- Born: c.1885 Stuttgart
- Died: 25 May 1948 New York City
- Other name: Barbara Baker

= Barbara Retz =

Early member of The Church of Jesus Christ of Latter-day Saints in Dublin

Barbara Retz (c.1885 – 25 May 1948), was an early member of the Church of Jesus Christ of Latter-day Saints in Dublin as well as one of the women arrested in the Easter Rising in Dublin 1916. She was also arrested by the Nazis.

==Life and family==

Born about 1885 in Stuttgart as Barbara "Babette" Böger, daughter of forester John Böger. Her family moved to Dublin where the family changed their name to Baker.
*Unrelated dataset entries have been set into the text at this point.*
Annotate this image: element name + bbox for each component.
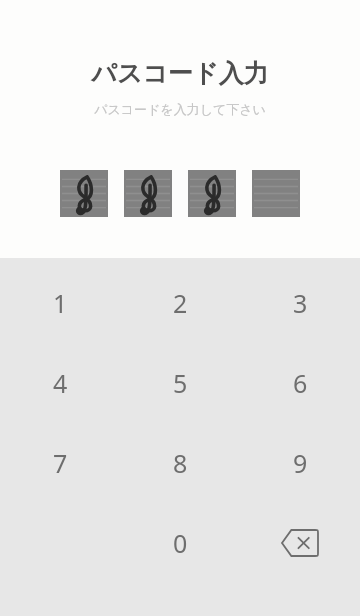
button[interactable]: 7 (0, 423, 120, 503)
staticText: 4 (53, 366, 68, 400)
staticText: 8 (173, 446, 188, 480)
button[interactable] (60, 170, 108, 217)
button[interactable]: 8 (120, 423, 240, 503)
staticText: 2 (173, 286, 188, 320)
staticText: 3 (293, 286, 308, 320)
button[interactable]: 5 (120, 343, 240, 423)
button[interactable]: 3 (240, 263, 360, 343)
button[interactable]: 6 (240, 343, 360, 423)
staticText: 6 (293, 366, 308, 400)
staticText: 1 (53, 286, 68, 320)
button[interactable]: 0 (120, 503, 240, 583)
button[interactable] (252, 170, 300, 217)
staticText: 9 (293, 446, 308, 480)
staticText: 5 (173, 366, 188, 400)
button[interactable]: 4 (0, 343, 120, 423)
button[interactable] (124, 170, 172, 217)
staticText: 0 (173, 526, 188, 560)
staticText: パスコードを入力して下さい (94, 101, 266, 117)
button[interactable]: 9 (240, 423, 360, 503)
button[interactable]: 2 (120, 263, 240, 343)
staticText: 7 (53, 446, 68, 480)
button[interactable] (188, 170, 236, 217)
button[interactable]: Backspace (240, 503, 360, 583)
button[interactable]: 1 (0, 263, 120, 343)
staticText: パスコード入力 (91, 58, 269, 89)
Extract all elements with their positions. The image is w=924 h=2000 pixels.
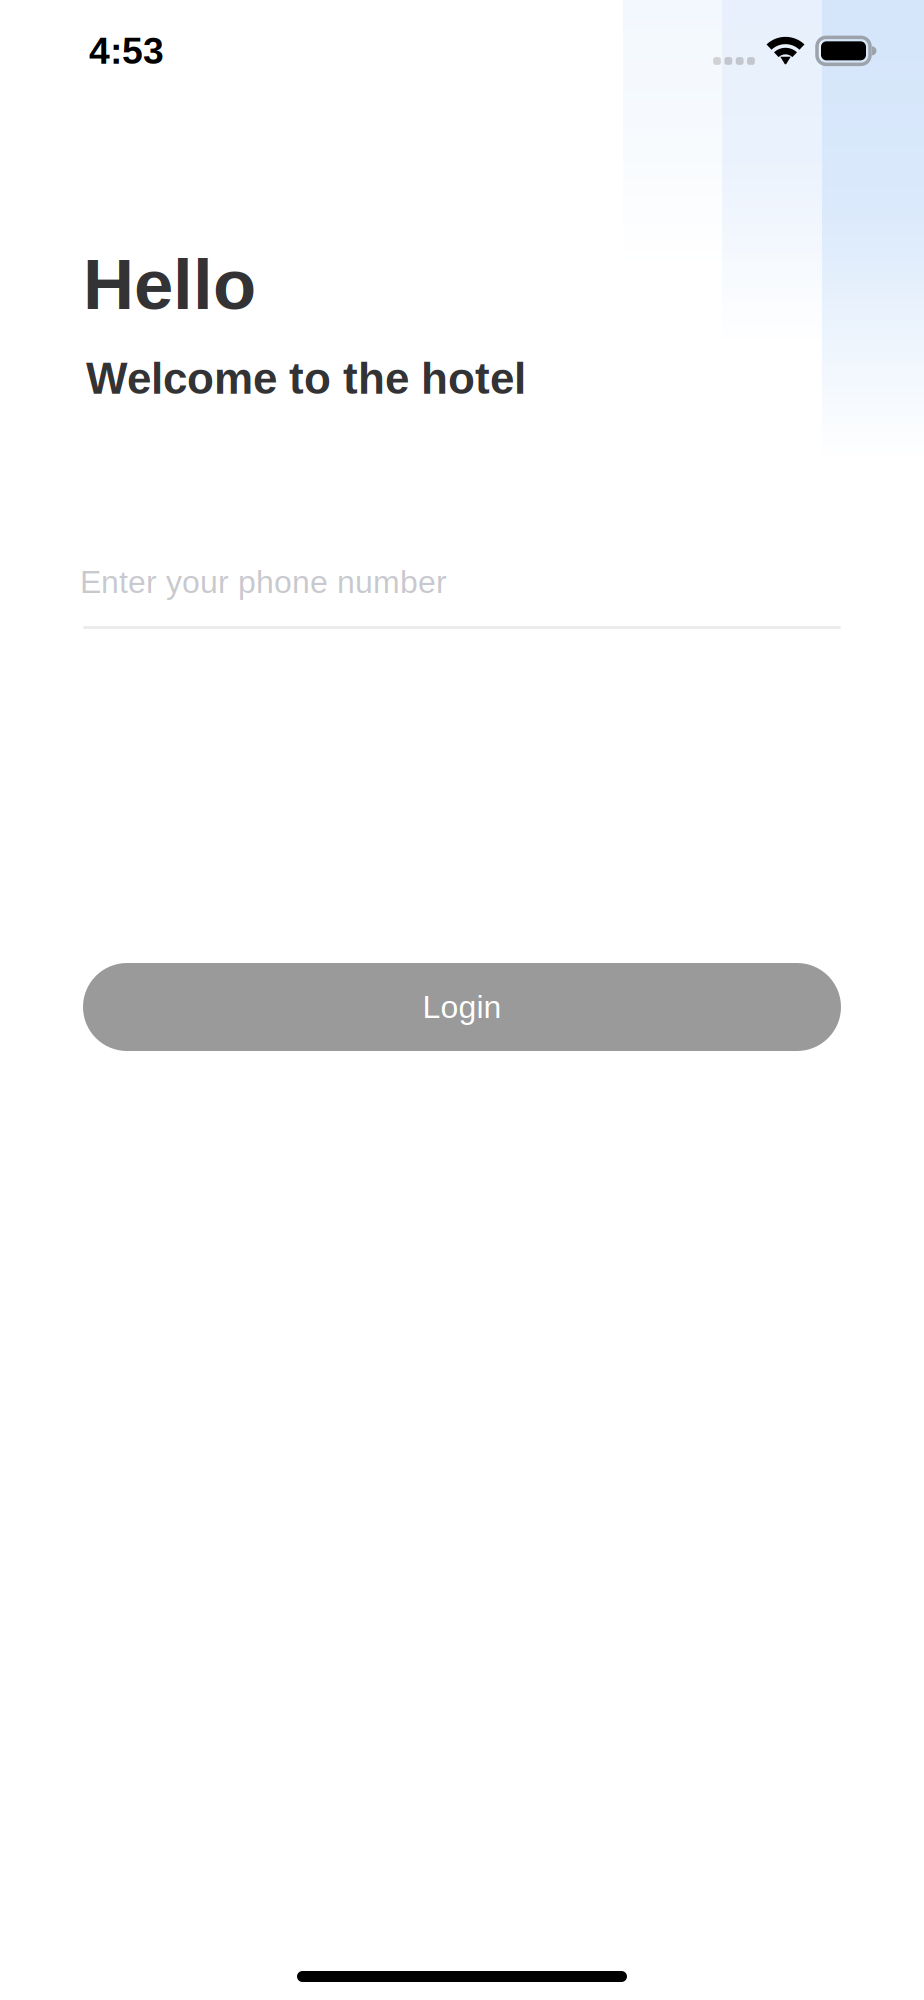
- button[interactable]: Login: [83, 963, 841, 1051]
- staticText: Enter your phone number: [80, 564, 447, 600]
- button[interactable]: Enter your phone number: [83, 540, 841, 630]
- staticText: Welcome to the hotel: [86, 354, 526, 403]
- staticText: 4:53: [89, 30, 164, 72]
- staticText: Login: [422, 989, 502, 1025]
- staticText: Hello: [83, 245, 256, 324]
They were Lutheran with an interest in the Latter-day Saint movement. They were baptised into The Church of Jesus Christ of Latter-day Saints by missionaries sent from England and established a local branch. She married fellow German George Retz in 1904 with whom she had 2 children. Retz and her husband did not become British citizens when her brothers got theirs in 1908. As a result, at the start of World War I in 1914 George Retz was interned in the Isle of Man until 1919. Retz ran butcher shops, one on the South Circular Road and one in Rathmines. There had been an incident at one of the properties where a mob attacked the shop at the start of the war. The shops get a mention by James Joyce in Ulysses.

==Activism==
There are few references to how Retz was connected to the Easter Rising but she may have been friends with Padraig Pearse. She was arrested and imprisoned with the other women in Richmond Barracks in 1916 and released at the same time on 8 May. She remained involved during the Irish War of Independence by arranging safe houses and medical treatment for the people on the run.

Retz returned to Germany occasionally and in 1938 she was arrested for her part in an anti-Nazi rally in Berlin. Thanks to the intervention of the British embassy she was released after 14 days.

She died in New York during May 1948 on her way to visit those family members who had emigrated to the United States. She is buried with family in California.